Use it with the 🧨 diffusers library

from diffusers import AutoPipelineForText2Image
from diffusers import DiffusionPipeline, DDIMScheduler
import torch
from huggingface_hub import hf_hub_download
from safetensors.torch import load_file
        
pipeline = AutoPipelineForText2Image.from_pretrained('cookey39/reflector', torch_dtype=torch.float16).to('cuda')
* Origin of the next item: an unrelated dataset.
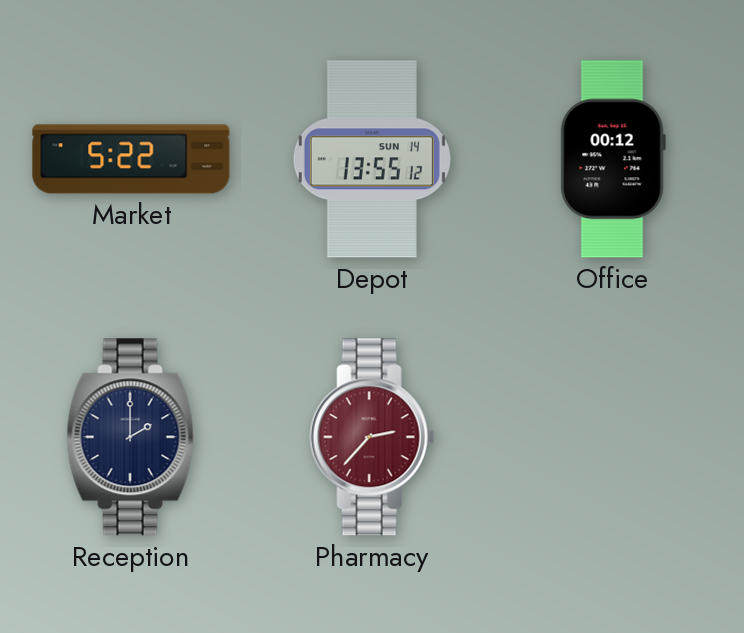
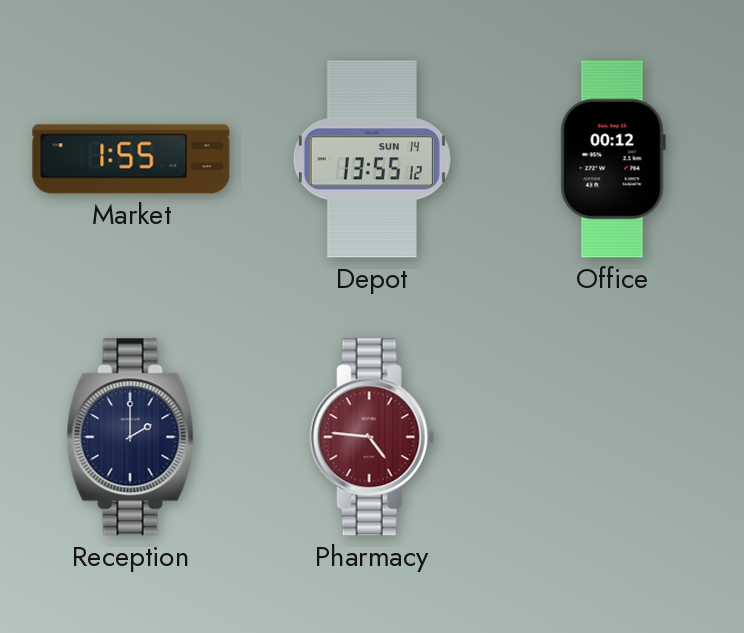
Market: 5:22 -> 1:55
Pharmacy: 2:37 -> 4:46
# lower eta results in more detail
instance_token = "<s0><s1>"
prompt = f"a {instance_token}masterpiece, best quality,long hair, cute face, white kneehighs, black hair, hair strand, twin braids, cat hair ornament, adorable girl, absurdres, huge_filesize, Japanese, game_cg, {instance_token}  "
negative_prompt = "lowres, bad anatomy, bad hands, text, error, missing fingers, extra digit, fewer digits, cropped, worst quality, low quality, normal quality, jpeg artifacts, signature, watermark, username, blurry, bad feet, "
image = pipeline(prompt=prompt, negative_prompt = negative_prompt, num_inference_steps=50, cross_attention_kwargs={"scale": 1.0},width = 720, height=1080).images[0]
image

For more details, including weighting, merging and fusing LoRAs, check the documentation on loading LoRAs in diffusers

Trigger words

To trigger image generation of trained concept(or concepts) replace each concept identifier in you prompt with the new inserted tokens:

to trigger concept TOK → use <s0><s1> in your prompt

Details

All Files & versions.

The weights were trained using 🧨 diffusers Advanced Dreambooth Training Script.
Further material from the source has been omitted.